Threats
Squench faces two major threats:
- Increased competition. More companies have entered the flavored drinking water market and some of these companies had already built an image .Also, small companies are entering this industry which gives the consumers various flavors to choose from. Therefore, Squench must develop the quality of its product to be at par with competitors.
- Poor economy. The increase of inflation rate would create a discretionary on spending. This would decrease the demand of the products. To avoid this threat, Squench would make its price as flexible.
Marketing Objectives
- Increase product consciousness and popularity within the targeted market while consequently reducing marketing and advertising expenses.
- Maintain a constant enhancement of the product’s reputation in the market at the same time increase market share.
- Realize a higher return on initial capital as projected by sales after the first months of operations.
Critical Issues
The following are the critical issues for SQUENCH with their explanations:
- Current Barriers to Entry (Patronized Brands)
The present market holds a very rigorous competition among beverage companies. Since SQUENCH is just beginning to make its mark in this industry, it would be very hard to compete with established names for these companies have already been patronized by a lot of customers.
To aid this, SQUENCH is willing to make amends through allocating most of its initial capital in advertising and marketing strategies.
Because of the previously said reasons, SQUENCH may experience a very
low rate of return when it comes to contrasting sales with the initial capital. This is inevitable given that SQUENCH has to establish a name for itself yet. However, marketing strategies should be used so as to reverse these negative results after the first six months of operations.
To compete in the market, SQUENCH has to advertize and promote the
product to boost sales in the long-term. However, its effort in advertising would at
least be double that of an already established brandname to be known by the
target market’s eye. However, despite all strategies employed the possibility of a low public acceptance is still unavoidable. Because of this possibility, it is very eminent that the firm could incur irreversible losses due to the accumulation of non-profit bearing expenses. That is why the firm has to steadily monitor sales and contrast it to the expenses incurred during the period.
Action Programs
I. LOCAL-Provinces in Visayas and Mindanao
(January to June 2008)
II. National- Provinces in Visayas and Mindanao as well as the regions in Luzon
(July to December 2008)
In the first six months of operations (January to June), the company would focus on the LOCAL portals of the business by managing the product programs (advertising campaign, web development and sales promotion) and sales strategy in the different provinces of Visayas and Mindanao. With this, local advertising tools are to be used like in the newspapers, Negros Daily Bulletin and Visayan Daily star. The caravans in the local region that would last for a month would depend in the local government’s declaration of holidays.

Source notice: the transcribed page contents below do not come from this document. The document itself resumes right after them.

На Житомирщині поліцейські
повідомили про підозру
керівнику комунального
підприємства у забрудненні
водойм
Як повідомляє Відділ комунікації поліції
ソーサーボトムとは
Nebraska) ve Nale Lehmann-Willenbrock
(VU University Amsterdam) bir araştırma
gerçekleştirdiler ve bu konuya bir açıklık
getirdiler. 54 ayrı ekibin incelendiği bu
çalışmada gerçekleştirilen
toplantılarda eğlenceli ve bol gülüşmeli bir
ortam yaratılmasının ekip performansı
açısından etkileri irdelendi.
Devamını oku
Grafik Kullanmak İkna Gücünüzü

For the next 6 months (July to December), the company’s scope would go national and thus it would require a lot of budget to perform the stated product marketing programs. Upon entering the national level, the company will be now using strategic tools that would be helpful to capture the attention of the national consumers. This would be possible by using national advertising tools. Like in television, having commercial with powerful stations like ABS-CBN and GMA would be helpful for the product to be known. To support this action, press conferences are needed. For the programs with no specific month, it is still to be filled up but the month will depend on the declaration of the government for example in sponsorship and caravans.
Budget
This section will offer a financial overview of SQUENCH as it related to the marketing activities. This will address Break-even analysis, sales forecasts, expense forecasts, and how they link to the marketing strategy.
Sales Forecast
The following is the forecasted sales for (company name).
Sales 4 000 000
End Users 2 000 000
Distributors 5 000 000
Total Sales 11000 000
Expense Forecast
The expense forecast will be used as a tool to keep the organization on target.
Advertisements 4 000 000
Direct Labor 1 200 000
Factory Overhead 2 000 000
Raw Materials 2 300 000
Others 500 000
Total 10 000 000
Break-even analysis
The break-even analysis indicates that the company needs (amount) in a semi-annual revenue to match total expenses.

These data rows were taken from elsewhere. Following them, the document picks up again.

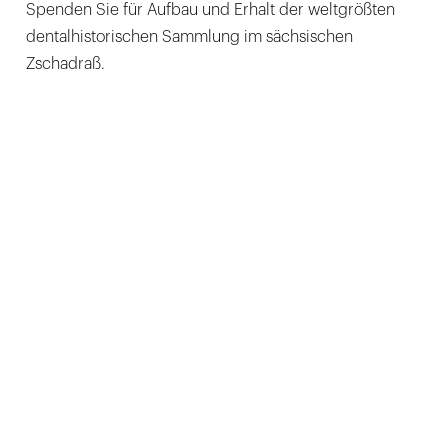
Spenden Sie für Aufbau und Erhalt der weltgrößten
dentalhistorischen Sammlung im sächsischen
Zschadraß.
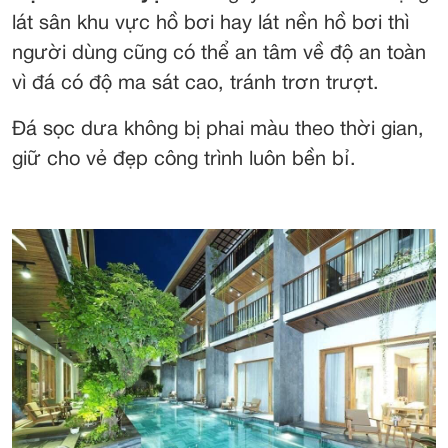
lát sân khu vực hồ bơi hay lát nền hồ bơi thì
người dùng cũng có thể an tâm về độ an toàn
vì đá có độ ma sát cao, tránh trơn trượt.
Đá sọc dưa không bị phai màu theo thời gian,
giữ cho vẻ đẹp công trình luôn bền bỉ.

Break-even (Total Sales Forecast – Total Expenses) 5 000 000
Control System
The company’s way of making sure that everything is going as planned is first evaluating the effectiveness and efficiency of the management. Making sure that every important information is disseminated and implemented. In managing a company, monitoring system is also essential. In this way we can see that everybody is doing their part. Not only do we monitor the management but the production as well. We must see to it that the quantity and quality is maintained for consumer satisfaction and of course to live up to the company’s name/image. Lastly, Feed backing system is also important because through feedbacks from customers, we can improve the quality of our products and all that needs improvements including the management.